> Task instructions: Which lines of the entries contain the string "group"? Copy each of them.

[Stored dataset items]
● ● ● ● ●

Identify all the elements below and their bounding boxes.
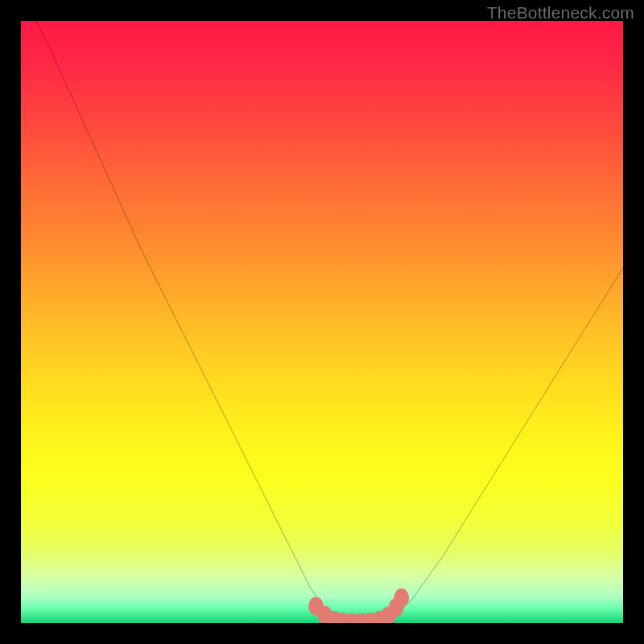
plot-area <box>21 21 623 623</box>
watermark-text: TheBottleneck.com <box>487 3 634 23</box>
chart-frame: TheBottleneck.com <box>0 0 644 644</box>
heat-gradient <box>21 21 623 623</box>
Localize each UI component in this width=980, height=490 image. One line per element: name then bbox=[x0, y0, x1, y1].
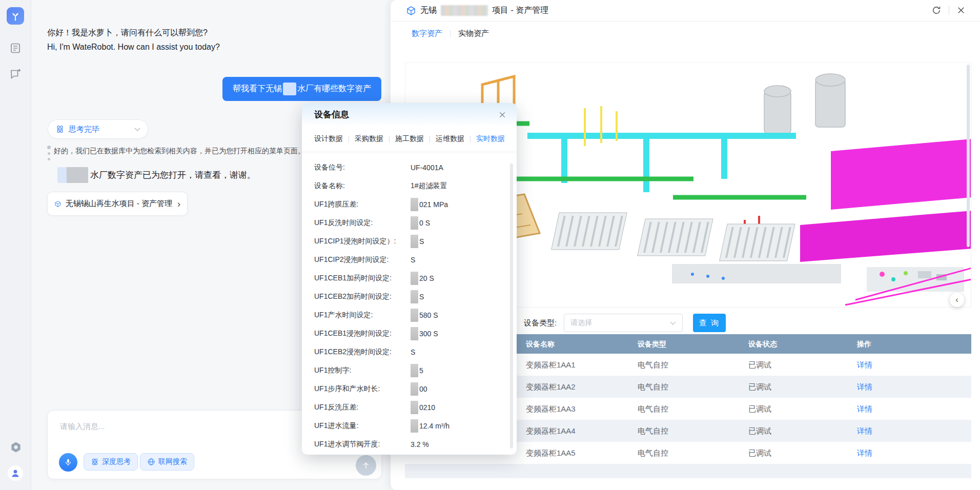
table-cell: 已调试 bbox=[748, 420, 771, 442]
assistant-greeting: 你好！我是水萝卜，请问有什么可以帮到您? Hi, I'm WateRobot. … bbox=[47, 26, 220, 54]
modal-row-value: 20 S bbox=[411, 272, 434, 285]
waterobot-logo-icon[interactable] bbox=[7, 7, 24, 25]
col-device-type: 设备类型 bbox=[638, 334, 666, 354]
modal-body: 设备位号:UF-4001A设备名称:1#超滤装置UF1跨膜压差:021 MPaU… bbox=[302, 158, 517, 454]
redacted-value-block bbox=[411, 290, 418, 303]
modal-row-label: UF1跨膜压差: bbox=[314, 200, 411, 209]
modal-row-label: UF1进水调节阀开度: bbox=[314, 440, 411, 449]
modal-row-label: UF1CIP2浸泡时间设定: bbox=[314, 255, 411, 264]
web-search-label: 联网搜索 bbox=[158, 457, 187, 466]
table-cell: 变频器柜1AA3 bbox=[526, 398, 576, 420]
redacted-value-block bbox=[411, 364, 418, 377]
atom-icon bbox=[91, 458, 99, 466]
table-cell: 已调试 bbox=[748, 354, 771, 376]
modal-row-value: S bbox=[411, 348, 415, 356]
tab-divider bbox=[349, 136, 349, 142]
tab-divider bbox=[389, 136, 390, 142]
project-link-label: 无锡锡山再生水项目 - 资产管理 bbox=[66, 199, 172, 209]
modal-row: UF1CEB1浸泡时间设定:300 S bbox=[302, 324, 517, 343]
modal-row: UF1进水调节阀开度:3.2 % bbox=[302, 435, 517, 454]
chevron-left-icon: ‹ bbox=[955, 295, 958, 304]
new-chat-icon[interactable] bbox=[9, 68, 22, 80]
modal-row: UF1CEB2加药时间设定:S bbox=[302, 288, 517, 306]
user-avatar[interactable] bbox=[8, 465, 23, 481]
modal-row-label: UF1CEB2浸泡时间设定: bbox=[314, 348, 411, 357]
deep-think-chip[interactable]: 深度思考 bbox=[84, 453, 138, 471]
table-cell: 电气自控 bbox=[638, 398, 668, 420]
modal-row-value: 00 bbox=[411, 382, 427, 396]
query-button[interactable]: 查 询 bbox=[693, 314, 726, 332]
modal-row-value: 5 bbox=[411, 364, 423, 377]
tab-physical-assets[interactable]: 实物资产 bbox=[458, 29, 489, 38]
collapse-button[interactable]: ‹ bbox=[950, 293, 964, 307]
table-cell: 变频器柜1AA2 bbox=[526, 376, 576, 398]
greeting-zh: 你好！我是水萝卜，请问有什么可以帮到您? bbox=[47, 26, 220, 40]
modal-row: UF1CEB1加药时间设定:20 S bbox=[302, 269, 517, 288]
mic-button[interactable] bbox=[59, 453, 77, 472]
close-icon[interactable] bbox=[956, 6, 966, 15]
detail-link[interactable]: 详情 bbox=[857, 398, 872, 420]
modal-row-label: UF1反洗时间设定: bbox=[314, 218, 411, 228]
tab-realtime-data[interactable]: 实时数据 bbox=[476, 134, 505, 144]
table-cell: 已调试 bbox=[748, 376, 771, 398]
header-divider bbox=[949, 6, 949, 15]
modal-row-value: 0210 bbox=[411, 401, 435, 414]
modal-row: UF1CIP2浸泡时间设定:S bbox=[302, 251, 517, 269]
table-cell: 电气自控 bbox=[638, 376, 668, 398]
sprout-icon bbox=[10, 10, 21, 22]
redacted-text-block bbox=[57, 167, 88, 183]
modal-row: 设备名称:1#超滤装置 bbox=[302, 177, 517, 195]
modal-row-label: UF1产水时间设定: bbox=[314, 311, 411, 320]
settings-gear-icon[interactable] bbox=[9, 441, 22, 453]
tab-digital-assets[interactable]: 数字资产 bbox=[412, 29, 442, 38]
user-message-bubble: 帮我看下无锡 水厂有哪些数字资产 bbox=[222, 77, 381, 101]
deep-think-label: 深度思考 bbox=[102, 457, 131, 466]
modal-row: UF1控制字:5 bbox=[302, 361, 517, 380]
modal-row-label: UF1步序和产水时长: bbox=[314, 384, 411, 394]
modal-scrollbar[interactable] bbox=[510, 164, 513, 448]
tab-design-data[interactable]: 设计数据 bbox=[314, 134, 343, 144]
modal-row-label: UF1CIP1浸泡时间设定）: bbox=[314, 237, 411, 246]
tab-construction-data[interactable]: 施工数据 bbox=[395, 134, 424, 144]
modal-row: 设备位号:UF-4001A bbox=[302, 158, 517, 177]
modal-row-label: UF1控制字: bbox=[314, 366, 411, 375]
close-icon[interactable] bbox=[496, 109, 508, 121]
modal-row-value: S bbox=[411, 235, 424, 248]
table-cell: 已调试 bbox=[748, 442, 771, 464]
modal-tabs: 设计数据 采购数据 施工数据 运维数据 实时数据 bbox=[314, 134, 505, 144]
modal-row: UF1CEB2浸泡时间设定:S bbox=[302, 343, 517, 361]
detail-link[interactable]: 详情 bbox=[857, 376, 872, 398]
detail-link[interactable]: 详情 bbox=[857, 420, 872, 442]
refresh-icon[interactable] bbox=[931, 5, 942, 15]
user-message-suffix: 水厂有哪些数字资产 bbox=[297, 84, 371, 94]
tab-operation-data[interactable]: 运维数据 bbox=[436, 134, 464, 144]
panel-header-actions bbox=[931, 5, 966, 15]
thinking-status-pill[interactable]: 思考完毕 bbox=[48, 119, 148, 139]
modal-row-label: UF1CEB1浸泡时间设定: bbox=[314, 329, 411, 338]
col-device-name: 设备名称 bbox=[526, 334, 555, 354]
project-link-card[interactable]: 无锡锡山再生水项目 - 资产管理 › bbox=[47, 192, 188, 216]
col-actions: 操作 bbox=[857, 334, 871, 354]
modal-row-value: 12.4 m³/h bbox=[411, 419, 450, 433]
device-type-select[interactable]: 请选择 bbox=[564, 314, 683, 332]
modal-row: UF1反洗时间设定:0 S bbox=[302, 214, 517, 232]
tab-procurement-data[interactable]: 采购数据 bbox=[355, 134, 383, 144]
panel-scrollbar[interactable] bbox=[967, 65, 970, 247]
history-list-icon[interactable] bbox=[9, 42, 22, 54]
cube-icon bbox=[54, 199, 62, 209]
timeline-dots bbox=[47, 146, 51, 160]
modal-row: UF1产水时间设定:580 S bbox=[302, 306, 517, 324]
web-search-chip[interactable]: 联网搜索 bbox=[140, 453, 194, 471]
chevron-down-icon bbox=[670, 321, 676, 325]
send-button[interactable] bbox=[356, 455, 376, 476]
panel-title-prefix: 无锡 bbox=[420, 5, 437, 16]
modal-row-label: UF1CEB2加药时间设定: bbox=[314, 292, 411, 301]
arrow-up-icon bbox=[361, 461, 371, 470]
modal-row-value: S bbox=[411, 256, 415, 264]
detail-link[interactable]: 详情 bbox=[857, 354, 872, 376]
redacted-value-block bbox=[411, 327, 418, 340]
modal-row-label: UF1进水流量: bbox=[314, 421, 411, 431]
modal-row-value: 580 S bbox=[411, 309, 438, 322]
asset-tabs: 数字资产 实物资产 bbox=[412, 29, 489, 38]
detail-link[interactable]: 详情 bbox=[857, 442, 872, 464]
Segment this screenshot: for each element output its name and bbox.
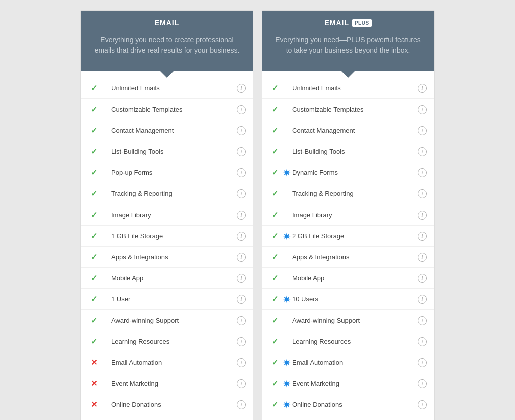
feature-row: ✓Image Libraryi bbox=[81, 204, 253, 226]
feature-name: Online Donations bbox=[111, 401, 237, 408]
info-icon[interactable]: i bbox=[237, 379, 246, 388]
info-icon[interactable]: i bbox=[237, 316, 246, 325]
feature-name: List-Building Tools bbox=[292, 148, 418, 155]
feature-name: Apps & Integrations bbox=[292, 253, 418, 261]
check-icon: ✓ bbox=[269, 358, 280, 367]
info-icon[interactable]: i bbox=[237, 84, 246, 93]
info-icon[interactable]: i bbox=[418, 274, 427, 283]
feature-name: Event Marketing bbox=[111, 380, 237, 387]
check-icon: ✓ bbox=[269, 168, 280, 177]
plan-header-email: EMAILEverything you need to create profe… bbox=[81, 11, 253, 71]
check-icon: ✓ bbox=[88, 252, 99, 262]
feature-row: ✕Online Donationsi bbox=[81, 394, 253, 415]
info-icon[interactable]: i bbox=[418, 147, 427, 156]
feature-row: ✓Award-winning Supporti bbox=[262, 310, 434, 331]
check-icon: ✓ bbox=[269, 379, 280, 388]
feature-name: List-Building Tools bbox=[111, 148, 237, 155]
feature-name: Mobile App bbox=[111, 274, 237, 282]
feature-row: ✓Pop-up Formsi bbox=[81, 162, 253, 183]
info-icon[interactable]: i bbox=[418, 105, 427, 114]
feature-name: Contact Management bbox=[111, 127, 237, 134]
feature-row: ✓Customizable Templatesi bbox=[81, 99, 253, 120]
info-icon[interactable]: i bbox=[418, 211, 427, 220]
feature-row: ✓ Surveys & Pollsi bbox=[262, 415, 434, 420]
info-icon[interactable]: i bbox=[418, 316, 427, 325]
info-icon[interactable]: i bbox=[237, 400, 246, 409]
info-icon[interactable]: i bbox=[237, 274, 246, 283]
plan-title-email: EMAIL bbox=[91, 19, 243, 27]
feature-row: ✓Unlimited Emailsi bbox=[262, 78, 434, 99]
info-icon[interactable]: i bbox=[418, 379, 427, 388]
feature-row: ✓Apps & Integrationsi bbox=[81, 247, 253, 268]
feature-row: ✓1 Useri bbox=[81, 289, 253, 310]
feature-row: ✓Unlimited Emailsi bbox=[81, 78, 253, 99]
feature-name: Award-winning Support bbox=[111, 317, 237, 324]
x-icon: ✕ bbox=[88, 358, 99, 367]
feature-row: ✓Mobile Appi bbox=[262, 268, 434, 289]
plan-column-email-plus: EMAILPLUSEverything you need—PLUS powerf… bbox=[262, 10, 435, 420]
plan-arrow bbox=[160, 71, 174, 78]
check-icon: ✓ bbox=[269, 252, 280, 262]
feature-name: Image Library bbox=[111, 211, 237, 219]
check-icon: ✓ bbox=[88, 83, 99, 93]
info-icon[interactable]: i bbox=[237, 295, 246, 304]
info-icon[interactable]: i bbox=[237, 232, 246, 241]
info-icon[interactable]: i bbox=[418, 337, 427, 346]
info-icon[interactable]: i bbox=[418, 168, 427, 177]
info-icon[interactable]: i bbox=[237, 253, 246, 262]
plan-header-email-plus: EMAILPLUSEverything you need—PLUS powerf… bbox=[262, 11, 434, 71]
info-icon[interactable]: i bbox=[418, 232, 427, 241]
feature-row: ✓Contact Managementi bbox=[262, 120, 434, 141]
features-list-email-plus: ✓Unlimited Emailsi✓Customizable Template… bbox=[262, 78, 434, 420]
feature-name: Pop-up Forms bbox=[111, 169, 237, 176]
features-list-email: ✓Unlimited Emailsi✓Customizable Template… bbox=[81, 78, 253, 420]
info-icon[interactable]: i bbox=[237, 358, 246, 367]
check-icon: ✓ bbox=[88, 168, 99, 177]
feature-row: ✓Tracking & Reportingi bbox=[262, 183, 434, 204]
info-icon[interactable]: i bbox=[237, 126, 246, 135]
info-icon[interactable]: i bbox=[418, 400, 427, 409]
feature-row: ✓Learning Resourcesi bbox=[262, 331, 434, 352]
x-icon: ✕ bbox=[88, 400, 99, 409]
feature-name: Email Automation bbox=[292, 359, 418, 366]
feature-row: ✕Surveys & Pollsi bbox=[81, 415, 253, 420]
check-icon: ✓ bbox=[269, 231, 280, 241]
info-icon[interactable]: i bbox=[237, 147, 246, 156]
info-icon[interactable]: i bbox=[237, 211, 246, 220]
feature-row: ✓1 GB File Storagei bbox=[81, 226, 253, 247]
info-icon[interactable]: i bbox=[418, 84, 427, 93]
feature-name: Learning Resources bbox=[292, 338, 418, 345]
feature-name: 10 Users bbox=[292, 295, 418, 303]
info-icon[interactable]: i bbox=[418, 295, 427, 304]
feature-name: Dynamic Forms bbox=[292, 169, 418, 176]
check-icon: ✓ bbox=[269, 147, 280, 156]
upgrade-icon bbox=[282, 379, 291, 388]
feature-row: ✓List-Building Toolsi bbox=[262, 141, 434, 162]
plan-arrow bbox=[341, 71, 355, 78]
info-icon[interactable]: i bbox=[418, 189, 427, 198]
info-icon[interactable]: i bbox=[237, 105, 246, 114]
feature-name: 1 User bbox=[111, 295, 237, 303]
check-icon: ✓ bbox=[269, 337, 280, 346]
feature-row: ✓Learning Resourcesi bbox=[81, 331, 253, 352]
upgrade-icon bbox=[282, 358, 291, 367]
info-icon[interactable]: i bbox=[237, 168, 246, 177]
feature-row: ✓Contact Managementi bbox=[81, 120, 253, 141]
arrow-wrapper bbox=[262, 71, 434, 78]
feature-name: Event Marketing bbox=[292, 380, 418, 387]
feature-name: Image Library bbox=[292, 211, 418, 219]
info-icon[interactable]: i bbox=[418, 358, 427, 367]
check-icon: ✓ bbox=[269, 189, 280, 198]
feature-row: ✓ Email Automationi bbox=[262, 352, 434, 373]
check-icon: ✓ bbox=[269, 126, 280, 135]
check-icon: ✓ bbox=[88, 147, 99, 156]
info-icon[interactable]: i bbox=[237, 337, 246, 346]
feature-name: Contact Management bbox=[292, 127, 418, 134]
info-icon[interactable]: i bbox=[418, 253, 427, 262]
check-icon: ✓ bbox=[269, 294, 280, 304]
info-icon[interactable]: i bbox=[418, 126, 427, 135]
info-icon[interactable]: i bbox=[237, 189, 246, 198]
plan-column-email: EMAILEverything you need to create profe… bbox=[80, 10, 253, 420]
check-icon: ✓ bbox=[88, 316, 99, 325]
x-icon: ✕ bbox=[88, 379, 99, 388]
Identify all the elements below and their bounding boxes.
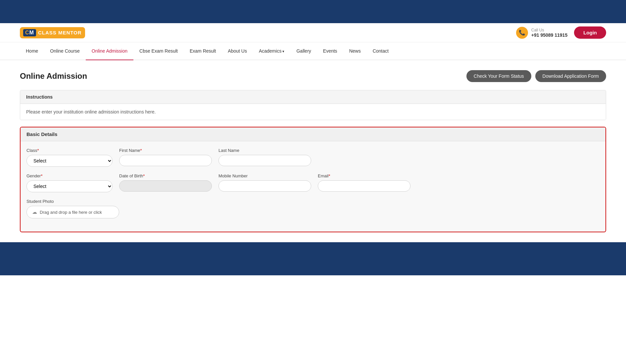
nav-home[interactable]: Home xyxy=(20,42,44,60)
email-label: Email* xyxy=(318,173,410,178)
call-number: +91 95089 11915 xyxy=(531,32,567,38)
header-right: 📞 Call Us +91 95089 11915 Login xyxy=(516,26,606,39)
lastname-input[interactable] xyxy=(218,155,311,166)
instructions-body: Please enter your institution online adm… xyxy=(20,104,606,120)
form-row-3: Student Photo ☁ Drag and drop a file her… xyxy=(26,199,600,218)
photo-label: Student Photo xyxy=(26,199,119,204)
email-input[interactable] xyxy=(318,180,410,192)
top-bar xyxy=(0,0,626,23)
call-us: 📞 Call Us +91 95089 11915 xyxy=(516,27,567,39)
firstname-input[interactable] xyxy=(119,155,212,166)
dob-field-group: Date of Birth* xyxy=(119,173,212,192)
logo-icon: CM xyxy=(23,29,36,36)
call-text: Call Us +91 95089 11915 xyxy=(531,28,567,38)
page-title: Online Admission xyxy=(20,71,87,81)
logo-badge: CM CLASS MENTOR xyxy=(20,27,85,38)
nav-about-us[interactable]: About Us xyxy=(222,42,253,60)
nav-exam-result[interactable]: Exam Result xyxy=(184,42,222,60)
basic-details-form: Basic Details Class* Select Class 1 Clas… xyxy=(20,127,606,232)
nav-academics[interactable]: Academics xyxy=(253,42,291,60)
nav-gallery[interactable]: Gallery xyxy=(290,42,317,60)
upload-text: Drag and drop a file here or click xyxy=(40,210,102,215)
header: CM CLASS MENTOR 📞 Call Us +91 95089 1191… xyxy=(0,23,626,42)
upload-icon: ☁ xyxy=(32,209,37,215)
nav-online-course[interactable]: Online Course xyxy=(44,42,86,60)
form-row-1: Class* Select Class 1 Class 2 Class 3 Cl… xyxy=(26,148,600,167)
mobile-label: Mobile Number xyxy=(218,173,311,178)
dob-input[interactable] xyxy=(119,180,212,192)
logo-container: CM CLASS MENTOR xyxy=(20,27,85,38)
lastname-field-group: Last Name xyxy=(218,148,311,167)
form-row-2: Gender* Select Male Female Other Date of… xyxy=(26,173,600,192)
logo-text: CLASS MENTOR xyxy=(38,30,82,35)
mobile-field-group: Mobile Number xyxy=(218,173,311,192)
lastname-label: Last Name xyxy=(218,148,311,153)
gender-select[interactable]: Select Male Female Other xyxy=(26,180,113,192)
navigation: Home Online Course Online Admission Cbse… xyxy=(0,42,626,60)
phone-icon: 📞 xyxy=(516,27,528,39)
header-buttons: Check Your Form Status Download Applicat… xyxy=(466,70,606,82)
main-content: Online Admission Check Your Form Status … xyxy=(0,60,626,242)
form-section-header: Basic Details xyxy=(21,127,605,141)
class-select[interactable]: Select Class 1 Class 2 Class 3 Class 4 C… xyxy=(26,155,113,167)
form-body: Class* Select Class 1 Class 2 Class 3 Cl… xyxy=(21,141,605,232)
dob-label: Date of Birth* xyxy=(119,173,212,178)
nav-news[interactable]: News xyxy=(343,42,367,60)
class-label: Class* xyxy=(26,148,113,153)
nav-cbse-exam[interactable]: Cbse Exam Result xyxy=(133,42,184,60)
file-upload-button[interactable]: ☁ Drag and drop a file here or click xyxy=(26,206,119,218)
class-field-group: Class* Select Class 1 Class 2 Class 3 Cl… xyxy=(26,148,113,167)
email-field-group: Email* xyxy=(318,173,410,192)
check-form-status-button[interactable]: Check Your Form Status xyxy=(466,70,531,82)
nav-events[interactable]: Events xyxy=(317,42,343,60)
nav-contact[interactable]: Contact xyxy=(367,42,395,60)
page-header: Online Admission Check Your Form Status … xyxy=(20,70,606,82)
instructions-header: Instructions xyxy=(20,90,606,104)
login-button[interactable]: Login xyxy=(574,26,606,39)
instructions-box: Instructions Please enter your instituti… xyxy=(20,90,606,120)
gender-label: Gender* xyxy=(26,173,113,178)
gender-field-group: Gender* Select Male Female Other xyxy=(26,173,113,192)
firstname-field-group: First Name* xyxy=(119,148,212,167)
bottom-bar xyxy=(0,242,626,275)
firstname-label: First Name* xyxy=(119,148,212,153)
mobile-input[interactable] xyxy=(218,180,311,192)
call-label: Call Us xyxy=(531,28,567,32)
download-application-button[interactable]: Download Application Form xyxy=(535,70,606,82)
photo-field-group: Student Photo ☁ Drag and drop a file her… xyxy=(26,199,119,218)
nav-online-admission[interactable]: Online Admission xyxy=(86,42,133,60)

● ● ● ● ●

> Exercise solution:
dob-field-group: Date of Birth* xyxy=(119,173,212,192)
lastname-field-group: Last Name xyxy=(218,148,311,167)
mobile-field-group: Mobile Number xyxy=(218,173,311,192)
class-field-group: Class* Select Class 1 Class 2 Class 3 Cl… xyxy=(26,148,113,167)
email-field-group: Email* xyxy=(318,173,410,192)
gender-field-group: Gender* Select Male Female Other xyxy=(26,173,113,192)
firstname-field-group: First Name* xyxy=(119,148,212,167)
photo-field-group: Student Photo ☁ Drag and drop a file her… xyxy=(26,199,119,218)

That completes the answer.